“When you cut water, the water doesn’t get hurt; when you cut something solid, it breaks. You’ve got solid attitudes inside you; you’ve got solid illusions inside you; that’s what bumps against nature, that’s where you get hurt, that’s where the pain comes from.” —Anthony De Mello, Awareness
Be fluid and the world becomes easier to navigate. Be rigid and you’ll soon find you keep running into things that contradict all that you believed. ’tis easier to flow through life open to whatever the day brings. If we find we don’t like what we encounter, flow in a different direction. We get to reinvent ourselves with every step if we break the mold of identity that holds us in place.
We know that there are plenty of people who are rigid and unmoving. The “my way of the highway” types. Many of these people rise to power and influence history. But they’re often weak at the core; predictable, playable, easily distracted by a skilled tactician. They may be powerful, but they’re vulnerable at the same time. When we are creative, fluid and aware, we can navigate our way past them. The river always finds its way to the ocean.
“Be like water making its way through cracks. Do not be assertive, but adjust to the object, and you shall find a way around or through it. If nothing within you stays rigid, outward things will disclose themselves.
Empty your mind, be formless. Shapeless, like water. If you put water into a cup, it becomes the cup. You put water into a bottle and it becomes the bottle. You put it in a teapot, it becomes the teapot. Now, water can flow or it can crash. Be water, my friend.”
― Bruce Lee
Does fluidity mean that we don’t stand for anything? Is that which we stand for a sign of rigidity? This is an exercise in what is essential for us in our lives. Is our identity locked in family or career or accolades? Is it honor? What is honor but a rigid belief in how we will navigate the world?

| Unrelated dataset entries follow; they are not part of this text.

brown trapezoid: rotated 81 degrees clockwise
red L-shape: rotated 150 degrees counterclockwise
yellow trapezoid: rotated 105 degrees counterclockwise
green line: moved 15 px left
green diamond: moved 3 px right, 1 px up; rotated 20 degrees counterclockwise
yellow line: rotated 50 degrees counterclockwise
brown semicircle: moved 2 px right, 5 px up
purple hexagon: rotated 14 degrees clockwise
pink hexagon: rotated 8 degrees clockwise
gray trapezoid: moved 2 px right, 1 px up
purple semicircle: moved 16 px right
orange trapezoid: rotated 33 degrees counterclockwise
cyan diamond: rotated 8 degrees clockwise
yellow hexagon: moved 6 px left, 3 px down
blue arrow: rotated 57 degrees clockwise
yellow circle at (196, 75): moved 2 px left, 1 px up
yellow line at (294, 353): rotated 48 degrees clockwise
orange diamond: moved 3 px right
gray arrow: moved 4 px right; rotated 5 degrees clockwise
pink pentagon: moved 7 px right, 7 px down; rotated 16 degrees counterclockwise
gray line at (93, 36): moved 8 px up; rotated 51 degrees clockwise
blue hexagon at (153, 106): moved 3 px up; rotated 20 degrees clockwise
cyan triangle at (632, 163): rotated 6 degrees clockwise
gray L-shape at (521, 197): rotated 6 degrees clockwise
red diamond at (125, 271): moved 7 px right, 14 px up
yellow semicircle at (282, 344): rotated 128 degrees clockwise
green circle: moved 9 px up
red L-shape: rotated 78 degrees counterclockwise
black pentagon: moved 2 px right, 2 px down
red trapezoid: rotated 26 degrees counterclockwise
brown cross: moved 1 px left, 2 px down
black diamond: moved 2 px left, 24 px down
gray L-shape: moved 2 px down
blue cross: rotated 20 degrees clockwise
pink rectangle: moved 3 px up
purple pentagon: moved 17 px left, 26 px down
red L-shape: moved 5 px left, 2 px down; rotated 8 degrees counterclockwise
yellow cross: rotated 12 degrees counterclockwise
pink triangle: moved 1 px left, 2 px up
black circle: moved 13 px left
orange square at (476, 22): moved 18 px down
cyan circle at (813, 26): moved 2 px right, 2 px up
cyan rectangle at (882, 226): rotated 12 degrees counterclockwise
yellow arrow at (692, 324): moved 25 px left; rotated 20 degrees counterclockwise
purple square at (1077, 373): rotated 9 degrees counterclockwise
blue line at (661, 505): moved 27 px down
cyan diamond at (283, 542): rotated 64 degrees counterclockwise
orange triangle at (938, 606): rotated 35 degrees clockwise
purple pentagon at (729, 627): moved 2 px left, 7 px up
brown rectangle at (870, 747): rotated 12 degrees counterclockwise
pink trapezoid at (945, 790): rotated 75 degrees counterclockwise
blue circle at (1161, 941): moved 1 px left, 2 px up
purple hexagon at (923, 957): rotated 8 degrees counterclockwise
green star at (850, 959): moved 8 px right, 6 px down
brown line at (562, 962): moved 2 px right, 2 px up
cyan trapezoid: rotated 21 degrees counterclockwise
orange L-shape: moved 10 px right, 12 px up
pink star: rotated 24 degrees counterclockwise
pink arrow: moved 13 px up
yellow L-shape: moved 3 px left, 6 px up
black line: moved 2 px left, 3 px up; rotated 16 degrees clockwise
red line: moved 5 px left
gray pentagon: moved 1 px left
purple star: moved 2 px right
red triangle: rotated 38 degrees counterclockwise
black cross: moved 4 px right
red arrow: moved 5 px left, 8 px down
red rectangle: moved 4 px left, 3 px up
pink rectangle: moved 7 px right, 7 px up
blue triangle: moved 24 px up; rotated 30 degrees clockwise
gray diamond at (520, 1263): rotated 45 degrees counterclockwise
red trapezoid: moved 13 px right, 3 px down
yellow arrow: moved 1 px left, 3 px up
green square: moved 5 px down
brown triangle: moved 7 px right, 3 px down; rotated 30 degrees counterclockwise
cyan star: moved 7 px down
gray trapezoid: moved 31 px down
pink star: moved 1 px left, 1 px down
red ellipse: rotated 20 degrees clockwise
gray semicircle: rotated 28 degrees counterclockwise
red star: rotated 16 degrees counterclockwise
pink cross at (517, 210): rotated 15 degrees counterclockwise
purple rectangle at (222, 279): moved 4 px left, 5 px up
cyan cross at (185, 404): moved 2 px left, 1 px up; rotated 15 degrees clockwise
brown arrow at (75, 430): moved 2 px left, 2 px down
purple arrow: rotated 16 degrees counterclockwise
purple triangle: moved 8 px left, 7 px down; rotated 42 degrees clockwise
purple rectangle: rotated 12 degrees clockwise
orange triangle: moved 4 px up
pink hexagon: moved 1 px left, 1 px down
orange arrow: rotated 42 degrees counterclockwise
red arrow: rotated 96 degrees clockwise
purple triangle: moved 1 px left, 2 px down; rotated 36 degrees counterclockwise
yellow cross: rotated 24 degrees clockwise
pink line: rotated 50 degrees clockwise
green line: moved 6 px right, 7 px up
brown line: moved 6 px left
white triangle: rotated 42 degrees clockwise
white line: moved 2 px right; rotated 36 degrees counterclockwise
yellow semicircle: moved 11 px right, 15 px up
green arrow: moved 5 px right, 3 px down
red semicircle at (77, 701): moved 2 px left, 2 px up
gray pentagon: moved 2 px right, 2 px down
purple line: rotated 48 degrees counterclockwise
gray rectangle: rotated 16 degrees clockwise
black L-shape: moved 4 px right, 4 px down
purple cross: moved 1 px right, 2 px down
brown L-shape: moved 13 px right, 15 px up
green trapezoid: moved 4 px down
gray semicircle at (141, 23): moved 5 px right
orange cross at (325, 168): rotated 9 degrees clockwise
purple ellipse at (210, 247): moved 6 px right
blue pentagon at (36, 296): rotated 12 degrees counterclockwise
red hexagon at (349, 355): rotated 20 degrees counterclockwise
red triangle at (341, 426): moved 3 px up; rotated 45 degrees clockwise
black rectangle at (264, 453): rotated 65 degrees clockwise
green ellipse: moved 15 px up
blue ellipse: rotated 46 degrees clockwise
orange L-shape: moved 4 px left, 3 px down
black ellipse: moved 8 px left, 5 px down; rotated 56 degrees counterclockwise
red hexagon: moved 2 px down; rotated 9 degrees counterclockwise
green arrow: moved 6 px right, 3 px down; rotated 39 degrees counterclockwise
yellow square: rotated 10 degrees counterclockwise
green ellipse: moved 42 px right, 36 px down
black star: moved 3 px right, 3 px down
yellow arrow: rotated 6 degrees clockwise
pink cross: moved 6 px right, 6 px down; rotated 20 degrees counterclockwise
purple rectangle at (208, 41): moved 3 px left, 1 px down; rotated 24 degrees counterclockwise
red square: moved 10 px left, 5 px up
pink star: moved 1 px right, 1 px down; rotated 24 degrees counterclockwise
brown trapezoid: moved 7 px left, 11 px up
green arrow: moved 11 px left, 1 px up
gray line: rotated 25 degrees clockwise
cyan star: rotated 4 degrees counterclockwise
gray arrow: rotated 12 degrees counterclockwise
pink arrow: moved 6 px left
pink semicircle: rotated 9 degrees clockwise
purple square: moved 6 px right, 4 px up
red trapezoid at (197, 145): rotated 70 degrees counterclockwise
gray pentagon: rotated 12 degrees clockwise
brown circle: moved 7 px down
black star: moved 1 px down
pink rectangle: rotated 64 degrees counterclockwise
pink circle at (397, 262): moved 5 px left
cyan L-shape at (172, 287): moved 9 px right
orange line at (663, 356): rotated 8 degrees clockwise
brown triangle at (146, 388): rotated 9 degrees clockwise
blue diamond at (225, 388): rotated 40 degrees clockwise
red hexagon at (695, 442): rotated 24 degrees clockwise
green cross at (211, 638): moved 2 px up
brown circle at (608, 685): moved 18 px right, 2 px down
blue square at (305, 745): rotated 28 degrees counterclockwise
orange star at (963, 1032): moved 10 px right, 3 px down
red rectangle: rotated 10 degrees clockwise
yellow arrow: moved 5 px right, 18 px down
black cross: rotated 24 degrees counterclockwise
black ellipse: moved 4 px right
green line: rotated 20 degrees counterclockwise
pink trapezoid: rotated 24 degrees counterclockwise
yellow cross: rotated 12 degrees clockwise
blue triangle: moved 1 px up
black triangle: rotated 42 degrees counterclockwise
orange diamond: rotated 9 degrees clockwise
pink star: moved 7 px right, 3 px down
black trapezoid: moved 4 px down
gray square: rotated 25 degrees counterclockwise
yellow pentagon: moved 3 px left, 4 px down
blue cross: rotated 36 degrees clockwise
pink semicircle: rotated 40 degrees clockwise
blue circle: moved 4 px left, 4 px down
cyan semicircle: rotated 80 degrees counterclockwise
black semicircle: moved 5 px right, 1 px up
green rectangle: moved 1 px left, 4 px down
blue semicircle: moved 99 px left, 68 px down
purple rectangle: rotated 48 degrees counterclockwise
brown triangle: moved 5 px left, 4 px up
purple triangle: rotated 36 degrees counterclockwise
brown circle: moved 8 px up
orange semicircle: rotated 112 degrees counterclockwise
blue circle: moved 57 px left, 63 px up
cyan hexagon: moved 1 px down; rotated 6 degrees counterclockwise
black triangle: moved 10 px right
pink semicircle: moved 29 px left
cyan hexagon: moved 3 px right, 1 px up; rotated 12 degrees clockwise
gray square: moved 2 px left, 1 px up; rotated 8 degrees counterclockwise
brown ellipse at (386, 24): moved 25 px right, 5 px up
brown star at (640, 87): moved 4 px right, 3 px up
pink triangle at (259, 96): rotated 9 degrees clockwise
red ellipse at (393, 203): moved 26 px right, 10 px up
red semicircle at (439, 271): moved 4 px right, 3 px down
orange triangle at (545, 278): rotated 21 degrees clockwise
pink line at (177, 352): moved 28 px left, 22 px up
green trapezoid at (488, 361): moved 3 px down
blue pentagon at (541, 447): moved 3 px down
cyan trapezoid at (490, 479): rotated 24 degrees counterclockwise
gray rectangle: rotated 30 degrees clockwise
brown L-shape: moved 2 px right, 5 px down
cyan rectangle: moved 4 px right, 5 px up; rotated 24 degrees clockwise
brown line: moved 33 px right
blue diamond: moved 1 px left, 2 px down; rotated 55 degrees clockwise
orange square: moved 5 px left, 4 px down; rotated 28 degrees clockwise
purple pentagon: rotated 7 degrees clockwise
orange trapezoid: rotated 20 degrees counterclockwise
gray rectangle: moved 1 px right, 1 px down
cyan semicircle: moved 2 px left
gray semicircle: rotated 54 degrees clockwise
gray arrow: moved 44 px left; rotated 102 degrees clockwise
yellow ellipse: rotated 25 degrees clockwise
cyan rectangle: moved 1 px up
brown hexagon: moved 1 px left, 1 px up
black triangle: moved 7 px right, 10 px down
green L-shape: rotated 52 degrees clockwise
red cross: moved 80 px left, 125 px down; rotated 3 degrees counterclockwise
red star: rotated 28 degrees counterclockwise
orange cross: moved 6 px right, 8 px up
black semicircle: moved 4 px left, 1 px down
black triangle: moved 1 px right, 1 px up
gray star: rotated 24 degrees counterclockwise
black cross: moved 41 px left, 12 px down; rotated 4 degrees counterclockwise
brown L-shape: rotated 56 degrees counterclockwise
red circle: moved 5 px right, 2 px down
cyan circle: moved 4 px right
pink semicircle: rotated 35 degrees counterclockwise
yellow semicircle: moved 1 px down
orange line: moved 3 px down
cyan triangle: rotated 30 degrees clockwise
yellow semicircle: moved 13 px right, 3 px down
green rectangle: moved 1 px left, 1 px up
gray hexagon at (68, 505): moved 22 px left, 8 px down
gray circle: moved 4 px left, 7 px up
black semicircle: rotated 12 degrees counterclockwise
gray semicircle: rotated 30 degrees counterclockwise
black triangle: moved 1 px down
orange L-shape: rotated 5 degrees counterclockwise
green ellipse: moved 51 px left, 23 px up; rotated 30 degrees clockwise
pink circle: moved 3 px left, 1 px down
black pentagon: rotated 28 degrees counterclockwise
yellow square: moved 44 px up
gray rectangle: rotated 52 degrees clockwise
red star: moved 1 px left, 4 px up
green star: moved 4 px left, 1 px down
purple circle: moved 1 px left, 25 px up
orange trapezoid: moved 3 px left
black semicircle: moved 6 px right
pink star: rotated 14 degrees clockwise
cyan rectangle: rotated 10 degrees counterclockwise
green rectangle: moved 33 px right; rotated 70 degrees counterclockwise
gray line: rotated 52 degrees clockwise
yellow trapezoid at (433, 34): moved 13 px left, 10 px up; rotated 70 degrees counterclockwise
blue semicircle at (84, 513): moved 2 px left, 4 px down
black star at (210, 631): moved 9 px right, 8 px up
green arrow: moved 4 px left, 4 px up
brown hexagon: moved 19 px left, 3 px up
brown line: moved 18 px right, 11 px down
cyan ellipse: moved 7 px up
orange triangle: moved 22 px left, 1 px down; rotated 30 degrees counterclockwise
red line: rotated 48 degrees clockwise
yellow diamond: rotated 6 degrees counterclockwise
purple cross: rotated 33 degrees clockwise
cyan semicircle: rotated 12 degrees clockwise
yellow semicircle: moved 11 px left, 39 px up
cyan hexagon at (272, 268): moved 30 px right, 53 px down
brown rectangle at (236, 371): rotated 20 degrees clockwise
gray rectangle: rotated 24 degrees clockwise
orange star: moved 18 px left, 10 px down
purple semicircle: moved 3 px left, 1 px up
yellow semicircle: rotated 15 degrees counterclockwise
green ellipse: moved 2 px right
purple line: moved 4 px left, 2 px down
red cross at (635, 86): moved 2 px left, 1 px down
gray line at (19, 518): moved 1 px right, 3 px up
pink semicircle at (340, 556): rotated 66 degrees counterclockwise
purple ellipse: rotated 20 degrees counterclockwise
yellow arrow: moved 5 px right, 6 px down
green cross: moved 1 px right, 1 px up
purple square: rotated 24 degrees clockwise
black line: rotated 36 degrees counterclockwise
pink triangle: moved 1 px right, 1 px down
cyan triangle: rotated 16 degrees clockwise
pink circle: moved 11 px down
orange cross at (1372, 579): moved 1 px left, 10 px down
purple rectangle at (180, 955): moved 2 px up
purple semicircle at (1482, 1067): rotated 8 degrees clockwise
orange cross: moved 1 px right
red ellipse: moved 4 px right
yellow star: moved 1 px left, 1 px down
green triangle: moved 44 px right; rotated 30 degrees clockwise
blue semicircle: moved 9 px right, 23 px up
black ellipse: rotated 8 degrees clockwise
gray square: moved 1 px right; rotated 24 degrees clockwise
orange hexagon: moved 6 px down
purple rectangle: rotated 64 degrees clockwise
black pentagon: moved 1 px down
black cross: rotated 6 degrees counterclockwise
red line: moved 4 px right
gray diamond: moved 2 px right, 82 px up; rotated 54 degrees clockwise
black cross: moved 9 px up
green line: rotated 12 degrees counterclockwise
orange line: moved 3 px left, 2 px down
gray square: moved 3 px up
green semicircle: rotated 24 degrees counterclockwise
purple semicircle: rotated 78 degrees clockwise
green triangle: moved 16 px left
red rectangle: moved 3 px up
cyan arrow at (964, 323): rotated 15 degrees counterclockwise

I’m not suggesting we be dishonorable, merely that we know why we are rigidly holding to a standard. Our why is always what we will flow to, once we get beyond the obstacle that is blocking us from proceeding there.
“Wherever you go, there you are.” — Thomas à Kempis
Where are we? What is holding us in this place? Sometimes it’s forces beyond our control, but usually it’s something within us. When we know what the obstacle is, we may then find a way around it. Fluidity is simply openness to change. We are here, facing this. Is this a dam or will we find a way through or around whatever is keeping us here? More change is on the way (it always is), and flow is inevitable. Are we truly open to it?